Katholische Kirche in Oberösterreich

Kanonikus Marböck neu im Linzer Domkapitel

Bischof Maximilian hat mit 1. Oktober 2004 den Diözesanpriester em. Univ.Prof. Msgr. Dr. Johannes Marböck zum Kanonikus ernannt und am 2. Oktober innerhalb der Laudes (kirchliches Morgengebet) in der Anbetungskapelle der Linzer Domkirche in sein Amt eingeführt. Gleichzeitig wurde ihm die Aufgabe eines in den Statuten vorgesehenen Canonicus theologus übertragen, der den Bischof und das Konsistorium besonders in Angelegenheiten der Kath.-Theol. Privatuniversität beraten soll. Mit dieser Berufung in das Domkapitel wurde Kanonikus Dr. Marböck auch die Bevollmächtigung zur Firmspendung  erteilt.

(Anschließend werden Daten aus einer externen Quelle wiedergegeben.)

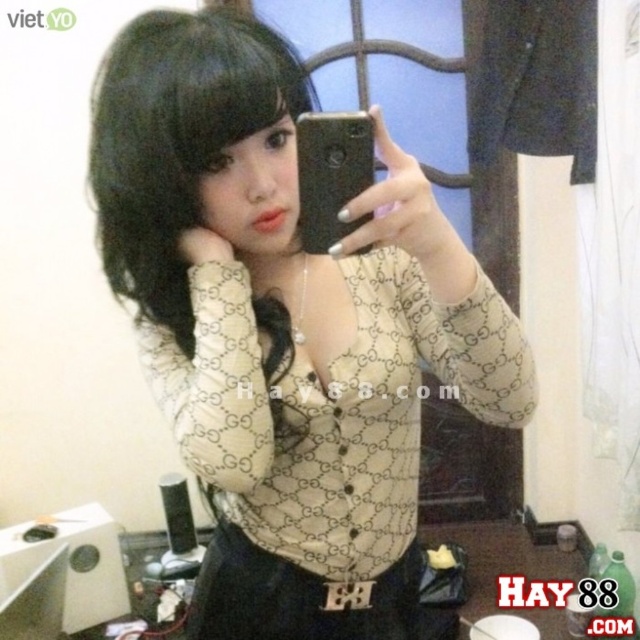 Does black silky hair at upper left lie behind black matte smartphone at center?

Yes, it is behind black matte smartphone at center.

Consider the image. Does black silky hair at upper left come in front of black matte smartphone at center?

No, black silky hair at upper left is behind black matte smartphone at center.

The width and height of the screenshot is (640, 640). In order to click on black silky hair at upper left in this screenshot , I will do `click(177, 140)`.

I want to click on black silky hair at upper left, so click(x=177, y=140).

Does beige printed shirt at center appear on the left side of black silky hair at upper left?

Incorrect, beige printed shirt at center is not on the left side of black silky hair at upper left.

Who is higher up, beige printed shirt at center or black silky hair at upper left?

Positioned higher is black silky hair at upper left.

Is point (428, 266) less distant than point (161, 204)?

Yes, point (428, 266) is closer to viewer.

Find the location of a particular element. This screenshot has height=640, width=640. beige printed shirt at center is located at coordinates (285, 328).

Which of these two, beige printed shirt at center or black matte smartphone at center, stands shorter?

black matte smartphone at center

Based on the photo, between beige printed shirt at center and black matte smartphone at center, which one is positioned lower?

beige printed shirt at center is lower down.

Is point (512, 372) more distant than point (371, 156)?

Yes, it is.

The height and width of the screenshot is (640, 640). Identify the location of beige printed shirt at center. (285, 328). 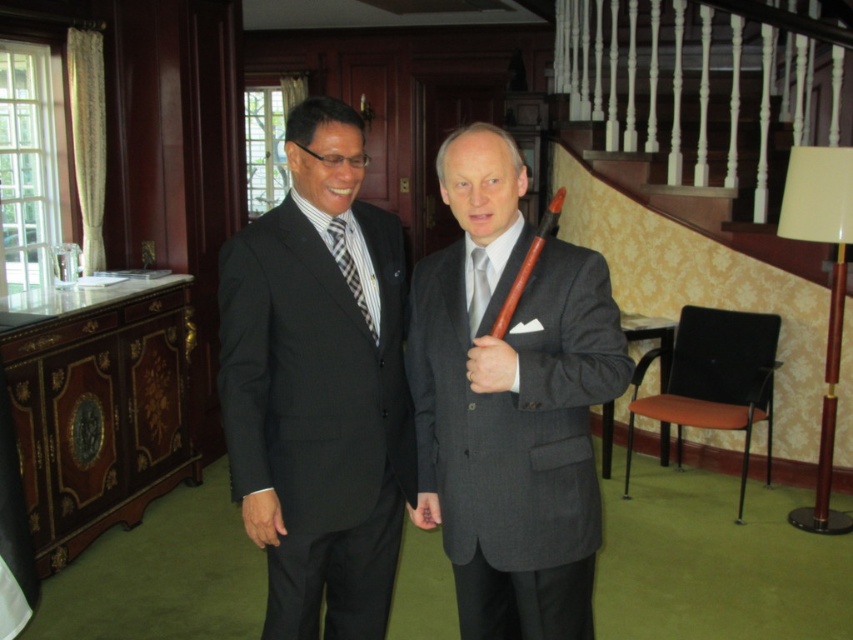 You are a photographer setting up for a formal event. You need to ensure that both the matte black suit at center and the silver silk tie at center are clearly visible in your shot. Given their sizes, which one might require more careful framing to avoid being overshadowed?

The silver silk tie at center is smaller than the matte black suit at center, so it might require more careful framing to ensure it is clearly visible and not overshadowed by the larger matte black suit at center.

You are standing in the room and want to place a small potted plant between the two points, point [509,225] and point [361,310]. Since the plant needs to be placed closer to the one that is nearer to you, which point should you choose?

You should place the plant closer to point [509,225] because it is closer to the viewer than point [361,310]. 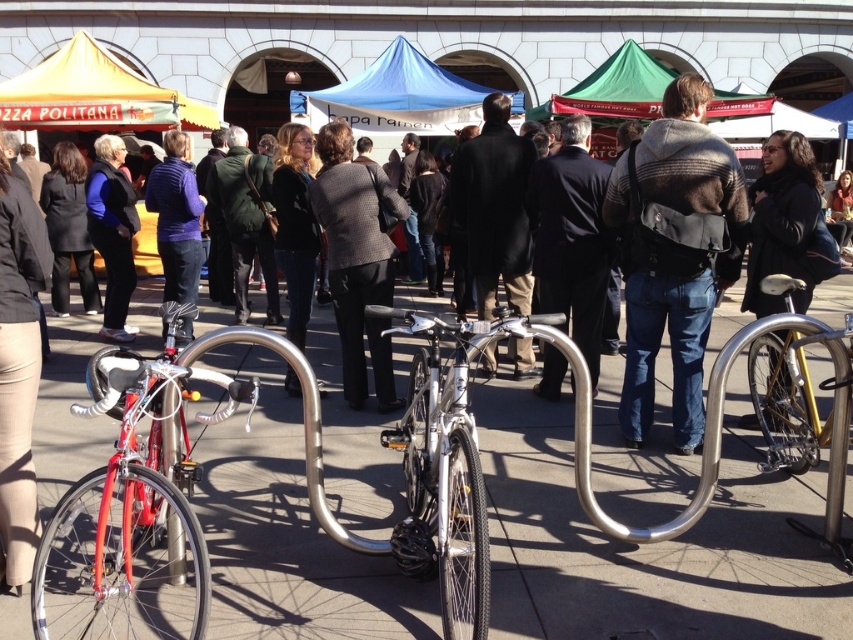 Is dark gray sweater at center to the right of purple fleece jacket at center from the viewer's perspective?

Correct, you'll find dark gray sweater at center to the right of purple fleece jacket at center.

Can you confirm if dark gray sweater at center is positioned to the left of purple fleece jacket at center?

In fact, dark gray sweater at center is to the right of purple fleece jacket at center.

Is point (798, 259) less distant than point (189, 339)?

No, it is not.

This screenshot has height=640, width=853. I want to click on dark gray sweater at center, so click(782, 220).

Between dark gray knitted sweater at center and dark gray sweater at center, which one is positioned higher?

dark gray sweater at center is above.

Is point (694, 129) positioned behind point (770, 161)?

No, (694, 129) is closer to viewer.

Where is `dark gray knitted sweater at center`? Image resolution: width=853 pixels, height=640 pixels. dark gray knitted sweater at center is located at coordinates (672, 256).

Which of these two, dark gray knitted sweater at center or matte black jacket at center, stands shorter?

matte black jacket at center

Is dark gray knitted sweater at center above matte black jacket at center?

No, dark gray knitted sweater at center is not above matte black jacket at center.

The height and width of the screenshot is (640, 853). Find the location of `dark gray knitted sweater at center`. dark gray knitted sweater at center is located at coordinates (672, 256).

The height and width of the screenshot is (640, 853). Identify the location of dark gray knitted sweater at center. (672, 256). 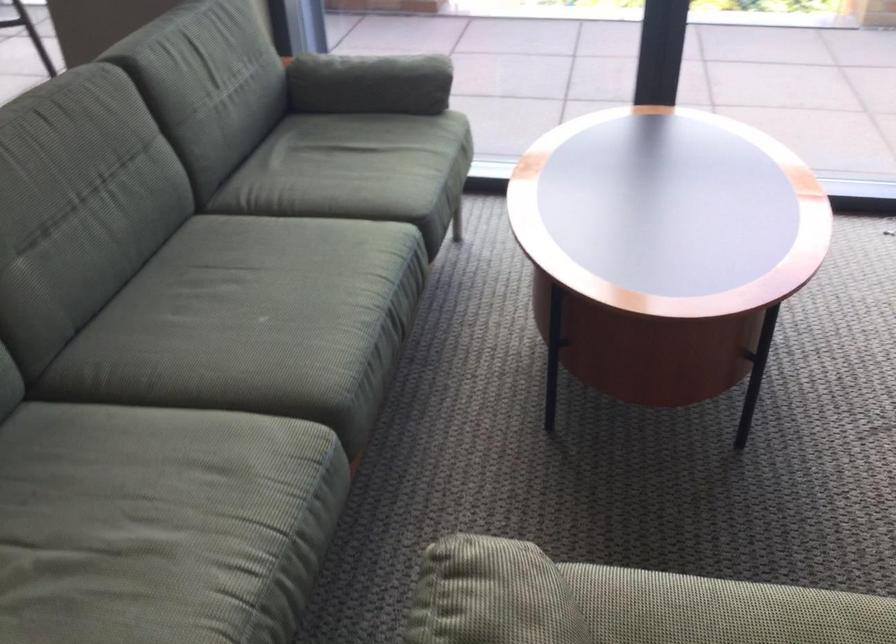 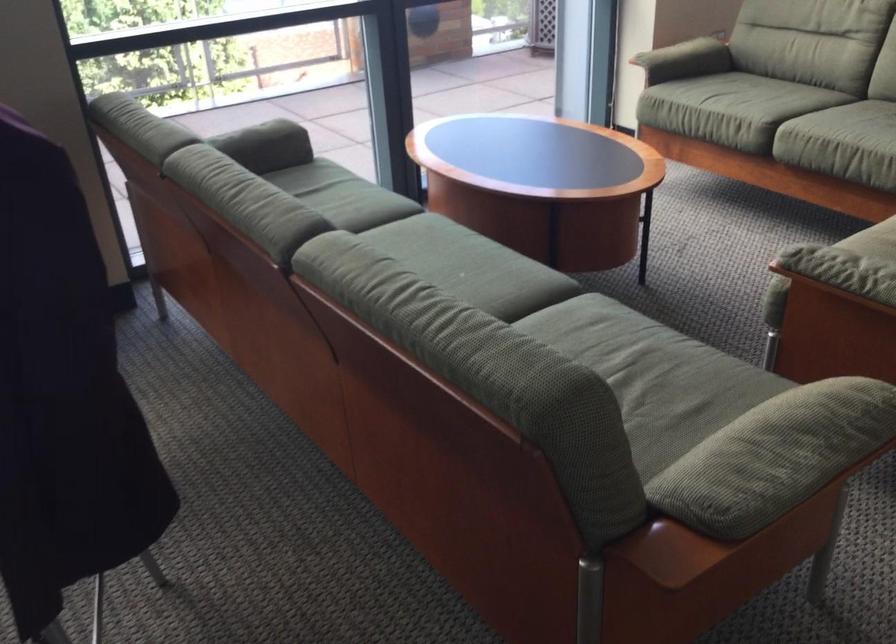 Locate, in the second image, the point that corresponds to (268,301) in the first image.

(442, 267) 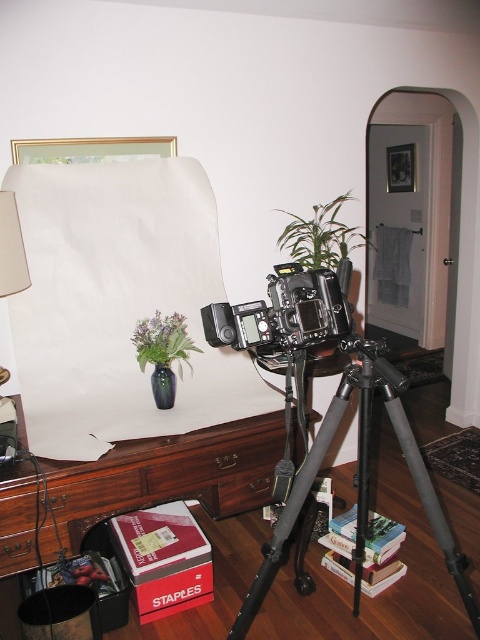 You are setting up a photography studio in your home and need to place a large equipment box that requires 2 meters of space. Given the brown wood table at center and the black metal tripod at center, which object should you move to accommodate the box?

The brown wood table at center is smaller than the black metal tripod at center, so you should move the brown wood table at center to make space for the large equipment box.

Looking at this image, you are a photographer who needs to adjust the distance between the brown wood table at center and the black metal tripod at center to 20 inches. Can you achieve this without moving the tripod?

The current distance between the brown wood table at center and the black metal tripod at center is 18.04 inches. To reach 20 inches, you would need to move the brown wood table at center away from the tripod by approximately 1.96 inches. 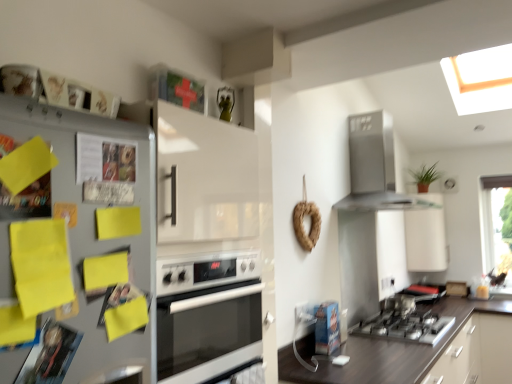 Question: Is transparent glass window at upper right surrounding satin silver range hood at upper right?

Choices:
 (A) yes
 (B) no

Answer: (B)

Question: Is transparent glass window at upper right looking in the opposite direction of satin silver range hood at upper right?

Choices:
 (A) no
 (B) yes

Answer: (A)

Question: Is the position of transparent glass window at upper right less distant than that of satin silver range hood at upper right?

Choices:
 (A) no
 (B) yes

Answer: (A)

Question: Can you confirm if transparent glass window at upper right is bigger than satin silver range hood at upper right?

Choices:
 (A) no
 (B) yes

Answer: (A)

Question: Is transparent glass window at upper right at the right side of satin silver range hood at upper right?

Choices:
 (A) no
 (B) yes

Answer: (B)

Question: Is dark brown wood at lower right inside the boundaries of green leafy plant at upper right, or outside?

Choices:
 (A) outside
 (B) inside

Answer: (A)

Question: From a real-world perspective, is dark brown wood at lower right physically located above or below green leafy plant at upper right?

Choices:
 (A) above
 (B) below

Answer: (B)

Question: In terms of width, does dark brown wood at lower right look wider or thinner when compared to green leafy plant at upper right?

Choices:
 (A) thin
 (B) wide

Answer: (B)

Question: In terms of size, does dark brown wood at lower right appear bigger or smaller than green leafy plant at upper right?

Choices:
 (A) big
 (B) small

Answer: (A)

Question: Is white glossy oven at center inside or outside of dark brown wood at lower right?

Choices:
 (A) inside
 (B) outside

Answer: (B)

Question: From the image's perspective, is white glossy oven at center above or below dark brown wood at lower right?

Choices:
 (A) above
 (B) below

Answer: (A)

Question: From a real-world perspective, is white glossy oven at center positioned above or below dark brown wood at lower right?

Choices:
 (A) below
 (B) above

Answer: (B)

Question: Is white glossy oven at center bigger or smaller than dark brown wood at lower right?

Choices:
 (A) big
 (B) small

Answer: (B)

Question: Looking at their shapes, would you say green leafy plant at upper right is wider or thinner than metallic gray refrigerator at left?

Choices:
 (A) wide
 (B) thin

Answer: (A)

Question: Is green leafy plant at upper right taller or shorter than metallic gray refrigerator at left?

Choices:
 (A) short
 (B) tall

Answer: (A)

Das Domkapitel: v.l.: Domdechant Mag. Franz Huemer-Erbler, Dompropst Mag. Josef Ahammer, Domkustus Mag. Josef Mayr, Bischof Maximilian Aichern, Kanonikus Prof. Johannes Marböck, Generalvikar Kanonikus
Das Domkapitel: v.l.: Domdechant Mag. Franz Huemer-Erbler, Dompropst Mag. Josef Ahammer, Domkustus Mag. Josef Mayr, Bischof Maximilian Aichern, Kanonikus Prof. Johannes Marböck, Generalvikar Kanonikus
Im 80. Jahr nach der Weihe des Mariendomes und im 150. Jahr nach der Immaculata-Dogmatisierung wird der sogenannte "Marianische Kanonikus" auf den freien Platz im Domkapitel berufen. Somit ist das Domkapitel (engster Priesterkreis um den Bischof) wieder vollständig.
Seit der Errichtung der Diözese (1783) hat das Domkapitel - zur Beratung des Bischofs und Mitsorge für die Kathedrale - sieben vom Kaiser gestiftete Kapitulare. Bischof F. M. Doppelbauer hat 1899 ein achtes Kanonikat gestiftet, das sogenannte "Marianische Kanonikat bischöflicher Stiftung".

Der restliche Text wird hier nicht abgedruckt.